PROBLEM TO SOLVE
Please filter the data down to the lines that include the word "Библии" and copy them.

Source records:
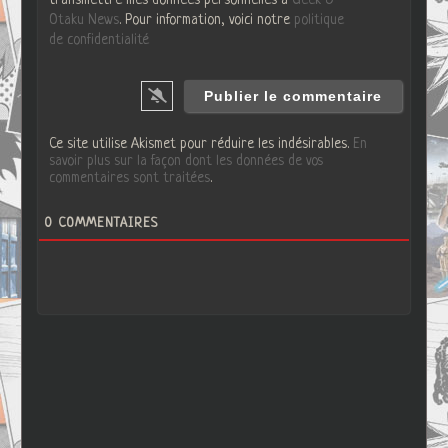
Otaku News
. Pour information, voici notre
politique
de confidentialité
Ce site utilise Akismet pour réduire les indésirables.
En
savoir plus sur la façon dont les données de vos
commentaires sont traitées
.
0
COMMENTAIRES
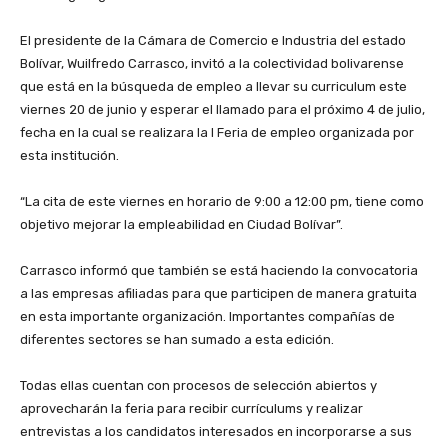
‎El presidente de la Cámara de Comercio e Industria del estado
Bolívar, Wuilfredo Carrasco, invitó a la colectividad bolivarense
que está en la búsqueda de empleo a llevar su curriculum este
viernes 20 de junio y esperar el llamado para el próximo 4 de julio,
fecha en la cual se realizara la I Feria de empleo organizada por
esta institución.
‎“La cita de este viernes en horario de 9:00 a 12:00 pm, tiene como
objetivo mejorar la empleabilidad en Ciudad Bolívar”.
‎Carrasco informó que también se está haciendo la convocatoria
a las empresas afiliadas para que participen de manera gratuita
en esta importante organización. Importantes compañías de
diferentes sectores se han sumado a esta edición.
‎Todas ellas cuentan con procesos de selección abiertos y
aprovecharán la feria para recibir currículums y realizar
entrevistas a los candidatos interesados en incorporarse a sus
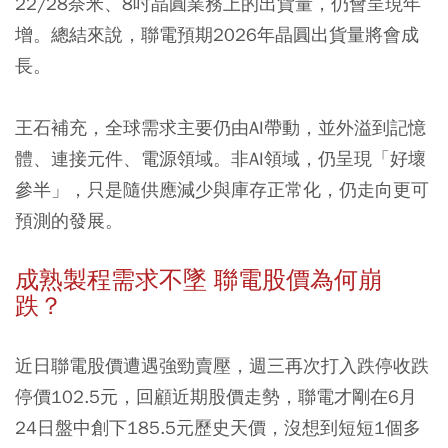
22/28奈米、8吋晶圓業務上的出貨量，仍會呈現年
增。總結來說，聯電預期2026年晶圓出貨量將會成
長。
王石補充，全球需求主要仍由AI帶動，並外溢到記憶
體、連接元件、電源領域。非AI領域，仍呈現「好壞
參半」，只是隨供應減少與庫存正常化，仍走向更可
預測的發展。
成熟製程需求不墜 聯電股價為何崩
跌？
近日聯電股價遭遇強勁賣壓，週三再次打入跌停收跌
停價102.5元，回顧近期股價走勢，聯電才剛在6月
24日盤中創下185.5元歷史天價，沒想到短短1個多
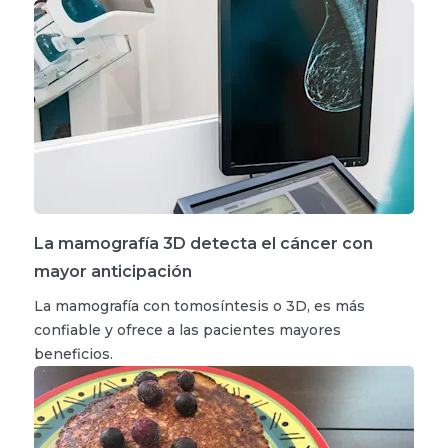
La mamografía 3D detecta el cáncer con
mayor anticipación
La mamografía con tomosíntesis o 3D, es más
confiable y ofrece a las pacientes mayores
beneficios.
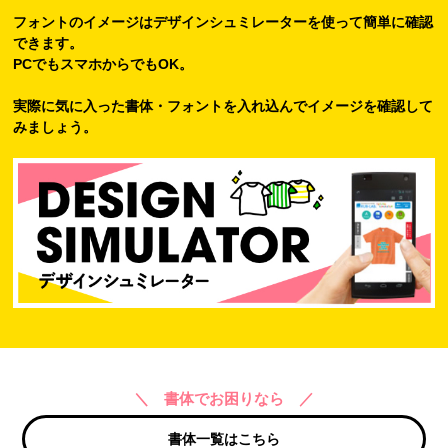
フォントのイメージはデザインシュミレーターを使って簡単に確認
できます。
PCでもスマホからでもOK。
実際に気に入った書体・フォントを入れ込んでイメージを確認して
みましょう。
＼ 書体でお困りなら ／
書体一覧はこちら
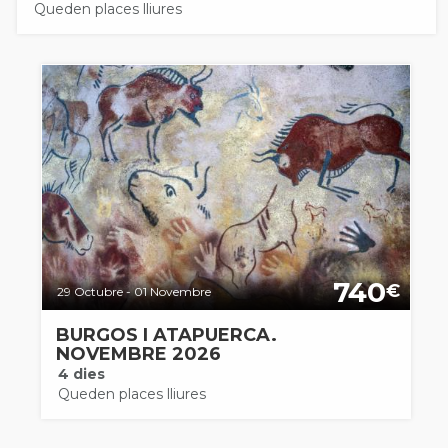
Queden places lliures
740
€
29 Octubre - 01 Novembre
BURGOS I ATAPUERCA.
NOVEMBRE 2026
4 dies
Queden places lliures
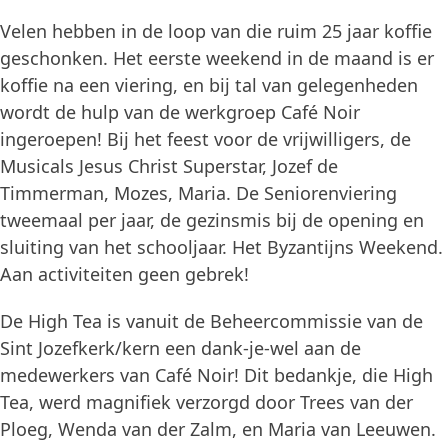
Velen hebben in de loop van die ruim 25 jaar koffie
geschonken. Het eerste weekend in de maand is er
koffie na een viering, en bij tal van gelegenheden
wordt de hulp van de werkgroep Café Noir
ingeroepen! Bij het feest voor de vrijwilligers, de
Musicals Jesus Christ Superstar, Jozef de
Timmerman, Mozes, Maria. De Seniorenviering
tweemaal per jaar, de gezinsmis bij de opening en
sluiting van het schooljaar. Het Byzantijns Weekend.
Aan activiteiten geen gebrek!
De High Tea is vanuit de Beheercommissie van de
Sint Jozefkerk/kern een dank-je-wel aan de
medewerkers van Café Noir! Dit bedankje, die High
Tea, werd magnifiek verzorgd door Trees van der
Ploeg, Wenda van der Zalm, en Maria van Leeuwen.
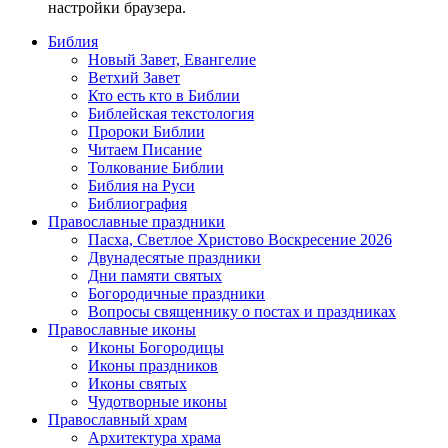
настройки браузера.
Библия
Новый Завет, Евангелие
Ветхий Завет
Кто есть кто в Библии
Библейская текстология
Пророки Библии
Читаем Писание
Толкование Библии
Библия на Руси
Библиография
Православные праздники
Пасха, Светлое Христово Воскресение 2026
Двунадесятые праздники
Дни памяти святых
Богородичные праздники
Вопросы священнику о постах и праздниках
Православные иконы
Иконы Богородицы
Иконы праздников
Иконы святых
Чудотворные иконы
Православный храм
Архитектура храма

EXERCISE SOLUTION
Кто есть кто в Библии
Пророки Библии
Толкование Библии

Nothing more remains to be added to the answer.